Indian shuttlers have been successful in the Commonwealth Games and the Asian Games this year but the BWF World Tour has not been memorable. Despite good starts, titles have eluded them.
And Pullela Gopichand, India’s chief national coach, admits that it has been a ‘tough year’ for Indian shuttlers. “We haven’t had time to prepare overall. We had the Commonwealth Games, the Asian Games and the World Championships — and whatever time we had was not enough to work end-to-end,” Gopichand said at the launch of Mumbai Games on Wednesday.
He, however, is happy that despite the challenges, Kidambi Srikanth and P. V. Sindhu have been able to maintain their rankings. “At the end of the year, we still have Srikanth and Sindhu ranked high.
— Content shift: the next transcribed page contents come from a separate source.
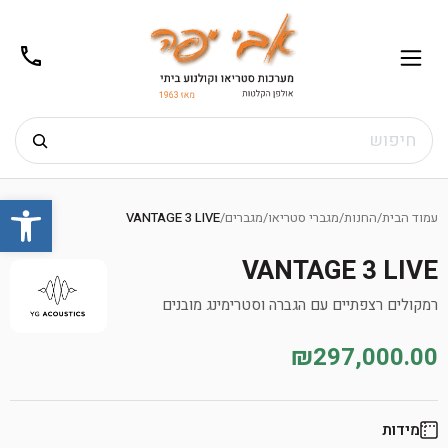
02-
תפריט
/02-
m@gmail.com
8272
חיפוש
Ski
שות
t
VANTAGE 3 LIVE
/
מגברים
/
מגברי סטריאו
/
החנות
/
עמוד הבית
conten
VANTAGE 3 LIVE
רמקולים רצפתיים עם הגברה וסטרימינג מובנים
₪297,000.00
מידות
We have had medals at the major events. I am happy with the performances,” the national coach said.
Gopichand, who over the years, has played a key role in developing Indian shuttlers also admits that ‘every area needs work’. “If you look at the way Srikanth played, he has lost quite frequently to a couple of them like (Kento) Momoto. If you have to be the best, you have to beat them and for that you need to prepare,” Gopichand said.
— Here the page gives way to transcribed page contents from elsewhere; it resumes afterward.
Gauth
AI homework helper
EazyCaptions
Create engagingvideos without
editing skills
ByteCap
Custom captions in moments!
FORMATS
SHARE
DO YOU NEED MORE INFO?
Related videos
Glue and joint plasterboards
“Unfortunately, we have had back to back tournaments. This is not time enough for preparation, I would want a bit longer stint. But I am happy that in this year, we have been successful in major events,” he added.
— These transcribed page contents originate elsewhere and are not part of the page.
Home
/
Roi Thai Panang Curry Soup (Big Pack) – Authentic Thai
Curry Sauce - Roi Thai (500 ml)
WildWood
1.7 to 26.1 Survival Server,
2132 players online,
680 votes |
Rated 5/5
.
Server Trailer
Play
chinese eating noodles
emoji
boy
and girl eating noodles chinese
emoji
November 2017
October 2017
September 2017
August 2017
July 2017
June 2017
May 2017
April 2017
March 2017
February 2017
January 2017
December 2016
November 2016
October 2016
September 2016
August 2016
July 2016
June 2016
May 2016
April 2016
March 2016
With too many tournaments coming their way, is it time for the top shuttlers to pick and choose international events?
Gopi, however, feels that it is ‘easier said than done’. “This year was a tough one to pick and choose. Also, players in the top-15 have to play a mandatory number of events, that makes it tougher,” he said.
However, he does not want to blame it on scheduling. “The whole world has to follow it. We have it a bit tougher because of Commonwealth Games and Asian Games, but the whole whole world has it,” he said.
Over the years, the sport has grown immensely, but Gopi feels that the ‘system is still not ready’ and there needs to be more work in every area. “The infrastructure has gone up, parents are sending their kids to play badminton, but to produce stars, we need to work harder,” he said.
He also feels that to encourage top players to take up coaching seriously, ‘coaching as a profession needs to be looked at differently.’
“That’s fundamentally the most important thing. Education of coaches is one aspect of it. Nurturing the coaches and ensuring that you are top players and top brains are converted into coaching and stay motivated with right kind of players is very important.
“Other aspect which is most important is that you cannot look at coaching in isolation. Tournament planning, scheduling and the entire ecosystem in which a player is produced has to be in a way which is coach and athlete centric. That’s the model which is successful and we should adopt. We are far away from it,” Gopi said.
But then, he is optimistic that more and more players will take up coaching. “We have to make it conducive for them to come. If its well-paid and is respected, then why not?” Gopi reasoned.
Gopi, who was the chief guest at the launch of the Mumbai Games, also believes that such tournaments at the local level should be encouraged. The Mumbai Games, a city-level franchise-based multi-sport event will be held in the city from December 14. A total of eight franchises have been signed up and the tournament will be played across eight venues over 12 weekends. Each team will have a mentor for each contingent.